Saved data entries:
--- START ---

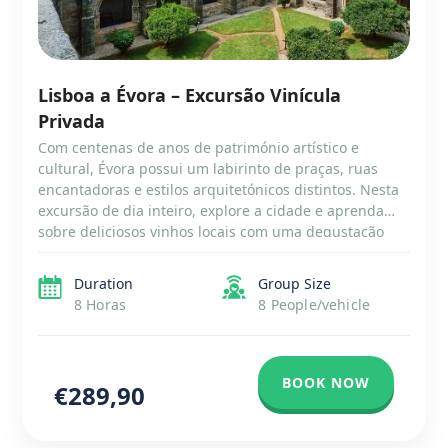
Lisboa a Évora – Excursão Vinícula
Privada
Com centenas de anos de património artístico e
cultural, Évora possui um labirinto de praças, ruas
encantadoras e estilos arquitetónicos distintos. Nesta
excursão de dia inteiro, explore a cidade e aprenda
sobre deliciosos vinhos locais com uma degustação
incluída.
Duration
Group Size
8 Horas
8 People/vehicle
BOOK NOW
€289,90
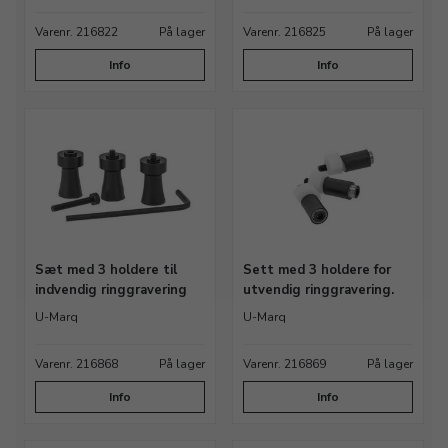
Varenr. 216822
På lager
Varenr. 216825
På lager
Info
Info
Sæt med 3 holdere til
Sett med 3 holdere for
indvendig ringgravering
utvendig ringgravering.
U-Marq
U-Marq
Varenr. 216868
På lager
Varenr. 216869
På lager
Info
Info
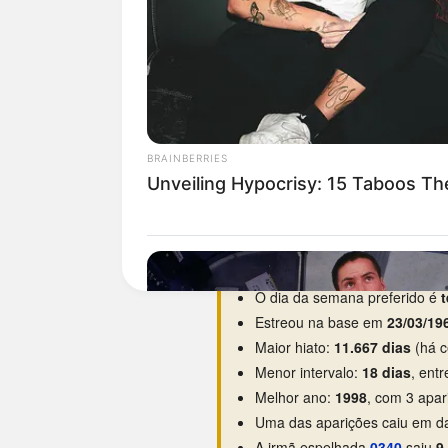
Curiosidades da 0430
O dia da semana preferido é
t
Estreou na base em
23/03/19
Maior hiato:
11.667 dias
(há c
Menor intervalo:
18 dias
, ent
Melhor ano:
1998
, com 3 apar
Uma das aparições caiu em da
A irmã espelhada
0340
saiu
9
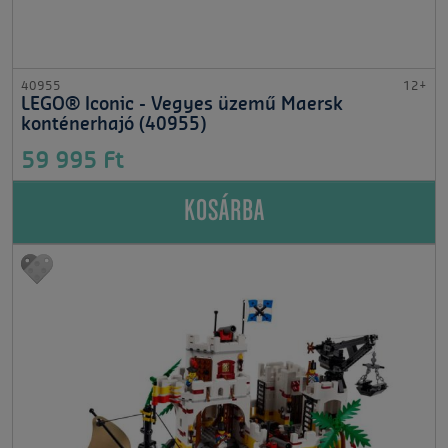
40955
12+
LEGO® Iconic - Vegyes üzemű Maersk
konténerhajó (40955)
59 995 Ft
KOSÁRBA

--- END ---

_DIRECTIONS FOR THIS TASK:_
Return the records verbatim, minus pictures.

_EXERCISE RESPONSE:_
Lisboa a Évora – Excursão Vinícula
Privada
Com centenas de anos de património artístico e
cultural, Évora possui um labirinto de praças, ruas
encantadoras e estilos arquitetónicos distintos. Nesta
excursão de dia inteiro, explore a cidade e aprenda
sobre deliciosos vinhos locais com uma degustação
incluída.
Duration
Group Size
8 Horas
8 People/vehicle
BOOK NOW
€289,90
Varenr. 216822
På lager
Varenr. 216825
På lager
Info
Info
Sæt med 3 holdere til
Sett med 3 holdere for
indvendig ringgravering
utvendig ringgravering.
U-Marq
U-Marq
Varenr. 216868
På lager
Varenr. 216869
På lager
Info
Info
Curiosidades da 0430
O dia da semana preferido é
t
Estreou na base em
23/03/19
Maior hiato:
11.667 dias
(há c
Menor intervalo:
18 dias
, ent
Melhor ano:
1998
, com 3 apar
Uma das aparições caiu em da
A irmã espelhada
0340
saiu
9
40955
12+
LEGO® Iconic - Vegyes üzemű Maersk
konténerhajó (40955)
59 995 Ft
KOSÁRBA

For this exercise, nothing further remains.